**Dataset entries:**
= = = =

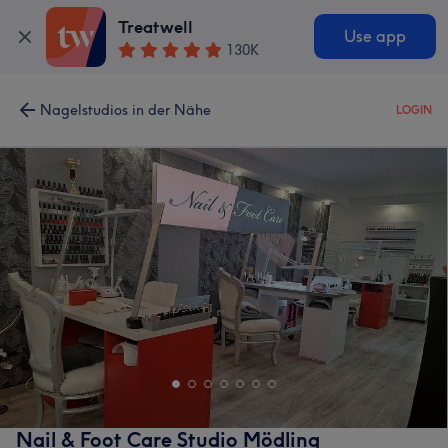
Treatwell
Use app
130K
Nagelstudios in der Nähe
LOGIN
Nail & Foot Care Studio Mödling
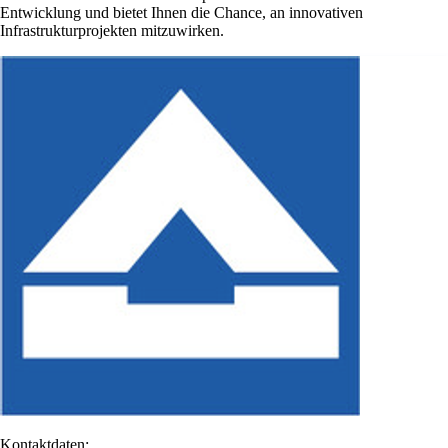
Entwicklung und bietet Ihnen die Chance, an innovativen
Infrastrukturprojekten mitzuwirken.
Kontaktdaten:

= = = =

**AIM OF THE TASK:**
Without the pictures, restate all of the entries above verbatim.

**COMPLETED EXERCISE:**
Treatwell
Use app
130K
Nagelstudios in der Nähe
LOGIN
Nail & Foot Care Studio Mödling
Entwicklung und bietet Ihnen die Chance, an innovativen
Infrastrukturprojekten mitzuwirken.
Kontaktdaten:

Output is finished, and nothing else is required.